Current location: Home> Ai News

Cost less than $50! Researchers trained AI inference model s1, comparable to OpenAI's o1

Author: LoRA Time: 06 Feb 2025 992

Recently, AI researchers from Stanford University and the University of Washington have successfully trained an AI inference model called s1. The training cost is less than $50 and the required cloud computing credit limit is also very low. The research results were released last Friday, showing that s1 performs no worse than OpenAI's o1 model and DeepSeek's R1 model in mathematical and programming ability testing. The code and data of s1 have been published on GitHub for other researchers to use.

image.png

The research team said they started from a ready-made basic model and fine-tuned through distillation to extract the required reasoning capabilities. The distillation process of s1 uses Google's Gemini2.0 Flash Thinking Experimental model, a similar approach to what UC Berkeley researchers used to train another AI inference model last month, which costs about 450 Dollar.

This achievement has inspired many people, especially in today's AI field where researchers can innovate without huge financial support. However, the emergence of s1 also triggered deep thoughts on the commercialization of AI models. If anyone can replicate a multi-million dollar model at a relatively low cost, where is the moat for these big companies?

Obviously, the large AI labs are not satisfied with this, and OpenAI has accused DeepSeek of improperly using its API data for model distillation. The s1 research team hopes to find an easy way to achieve powerful inference performance while improving the ability to "test time expansion" that allows AI models to have more time to think before answering questions. These are the breakthroughs made by OpenAI's o1 model, and DeepSeek and other AI labs have also tried to replicate them in different ways.

s1's research shows that using a relatively small dataset, supervised fine-tuning (SFT) method can effectively distillate inference models, which are often cheaper than the large-scale reinforcement learning method adopted by DeepSeek.
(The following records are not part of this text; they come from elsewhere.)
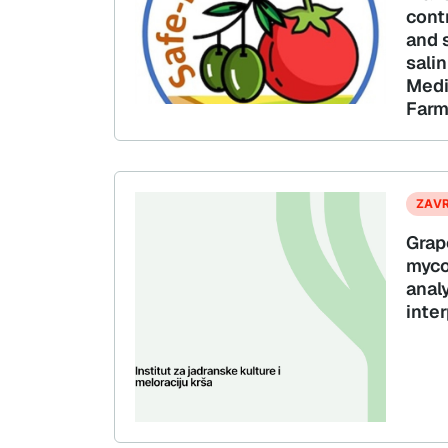
cont
and s
salin
Medi
Farm
ZAV
Grap
myco
anal
inter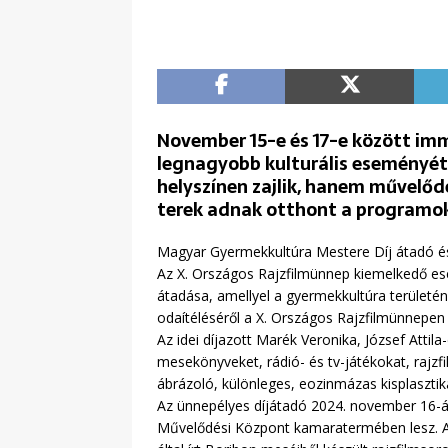
November 15-e és 17-e között im
legnagyobb kulturális eseményét
helyszínen zajlik, hanem művelőd
terek adnak otthont a programok
Magyar Gyermekkultúra Mestere Díj átadó és
Az X. Országos Rajzfilmünnep kiemelkedő e
átadása, amellyel a gyermekkultúra területén
odaítéléséről a X. Országos Rajzfilmünnepen 
Az idei díjazott Marék Veronika, József Attil
mesekönyveket, rádió- és tv-játékokat, rajzf
ábrázoló, különleges, eozinmázas kisplasztiká
Az ünnepélyes díjátadó 2024. november 16-án 
Művelődési Központ kamaratermében lesz. A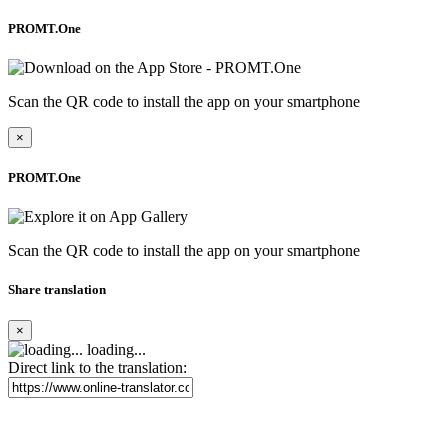
PROMT.One
Scan the QR code to install the app on your smartphone
×
PROMT.One
Scan the QR code to install the app on your smartphone
Share translation
×
loading...
Direct link to the translation: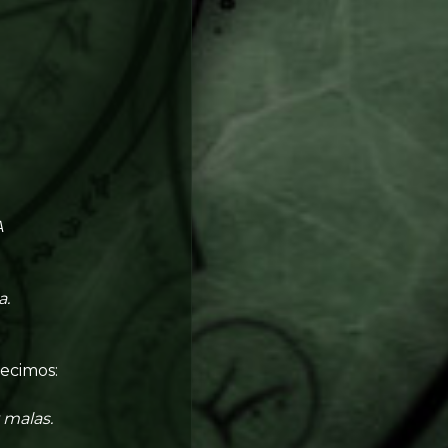
A
a.
decimos:
 malas.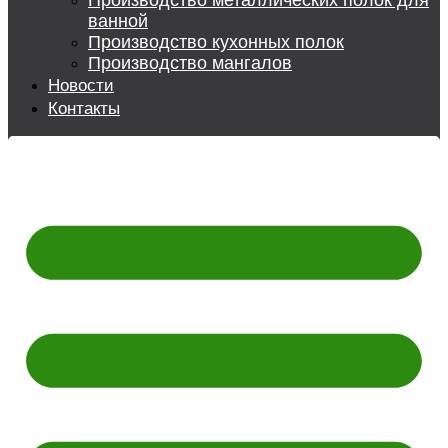
Производство металлических полок для
ванной
Производство кухонных полок
Производство мангалов
Новости
Контакты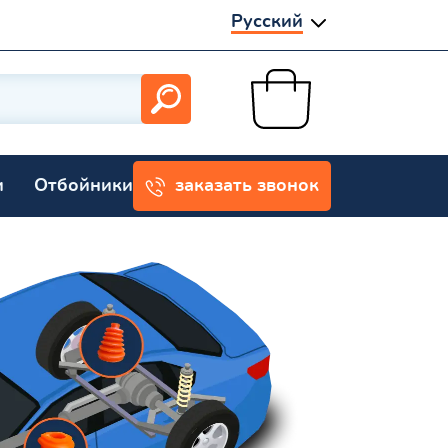
Русский
и
Отбойники
заказать звонок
Google also provides free access to Gemini2.0Flash Thinking Experimental, but the platform has daily usage restrictions and its terms prohibit reverse engineering its models to develop competitive services.

To train S1, the researchers constructed a dataset of 1,000 carefully selected questions and their corresponding answers, with the "thinking" process behind the questions. The training process used 16 Nvidia H100GPUs, which took less than 30 minutes. According to the researchers, they can now rent the required computing resources for only about $20. In addition, the research team also used a clever technique to let s1 add the word "wait" when reasoning, thereby improving the accuracy of the answer.

In the next 2025, Meta, Google and Microsoft plan to invest hundreds of billions of dollars in AI infrastructure, with some of the funds going to train next-generation AI models. Although distillation has shown good results in the ability to reproduce AI models at a lower cost, it has not significantly improved the performance of new AI models.